Because it curtailed its workplace publicity to 16% of its annualized base lease or ABR, it is anticipated to bolster W. P. Carey’s valuation tailwinds because it appears to reinvest. As well as, the corporate supplied a latest funding replace, highlighting a full-year funding quantity of $1.3B. It features a cadence of $320M within the fourth quarter, indicating the REIT’s capacity to capitalize on engaging cap charges (weighted common: 7.7%) to spice up its portfolio. W. P. Carey additionally initiatives $180M in closures in January 2024, suggesting that the funding momentum is predicted to hold on.

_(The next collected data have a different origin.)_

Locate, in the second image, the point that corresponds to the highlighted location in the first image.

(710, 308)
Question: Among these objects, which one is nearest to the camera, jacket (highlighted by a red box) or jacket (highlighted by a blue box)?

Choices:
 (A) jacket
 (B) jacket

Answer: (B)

I imagine WPC traders are acquainted with the high-quality traits introduced by the REIT. It is rated BBB+ (secure) by S&P, specializing in single tenants and offering “secure and predictable money flows.” Given its latest workplace portfolio spinoff, it has additionally allowed W. P. Carey to enhance its debt profile, serving to to keep up an adjusted EBITDA leverage ratio within the mid-to-high 5 ranges. With the Fed’s price cuts doubtlessly actualizing this yr, the market has seemingly re-priced its price of capital, bolstering its capacity to maintain its improved AFFO payout ratio. Whereas I nonetheless see the potential for a lowered development profile in its same-store NOI as inflation charges peaked, it was seemingly priced in when WPC hit peak pessimism in October.

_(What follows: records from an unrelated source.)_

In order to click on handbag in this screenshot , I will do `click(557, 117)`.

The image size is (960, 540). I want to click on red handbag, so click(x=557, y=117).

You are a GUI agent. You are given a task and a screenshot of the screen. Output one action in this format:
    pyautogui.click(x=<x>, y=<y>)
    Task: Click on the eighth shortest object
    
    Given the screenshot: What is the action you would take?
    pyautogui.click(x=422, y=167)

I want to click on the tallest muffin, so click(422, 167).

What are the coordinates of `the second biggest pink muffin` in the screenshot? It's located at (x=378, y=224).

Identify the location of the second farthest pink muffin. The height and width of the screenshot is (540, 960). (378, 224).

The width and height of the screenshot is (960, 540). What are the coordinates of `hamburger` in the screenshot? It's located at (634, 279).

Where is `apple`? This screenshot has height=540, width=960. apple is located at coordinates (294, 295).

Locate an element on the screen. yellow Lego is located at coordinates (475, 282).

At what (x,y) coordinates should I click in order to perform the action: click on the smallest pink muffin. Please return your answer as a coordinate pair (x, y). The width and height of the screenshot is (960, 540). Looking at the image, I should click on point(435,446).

With WPC’s AFFO per share a number of crossing above the 14.2x degree not too long ago, it has additionally totally normalized in opposition to its 10Y common. In different phrases, I assessed that traders who missed shopping for three months in the past ought to contemplate ready for one more extra engaging dip-buying alternative.
I gleaned that WPC’s resurgence might nonetheless have extra upside potential, reaching the $72 zone earlier than consolidating. Nevertheless, the danger/reward profile is far much less engaging than the one I assessed in early November. Moreover, such sharp momentum spikes may very well be extra liable to intense profit-taking as dip patrons reallocate their publicity to guard sharp positive aspects.
Consequently, it might additionally spur larger potential draw back volatility, presenting extra engaging alternatives for traders wanting so as to add extra publicity. In consequence, I encourage traders to not chase the latest surge in the event that they haven’t added. As an alternative, they’ll contemplate assessing potential consolidation zones throughout the $56 to $59 degree so as to add extra publicity, partaking within the medium-term restoration in WPC.
Score: Downgraded to Maintain.
Necessary be aware: Traders are reminded to do their due diligence and never depend on the knowledge supplied as monetary recommendation. Please at all times apply impartial considering and be aware that the ranking is just not meant to time a selected entry/exit on the level of writing until in any other case specified.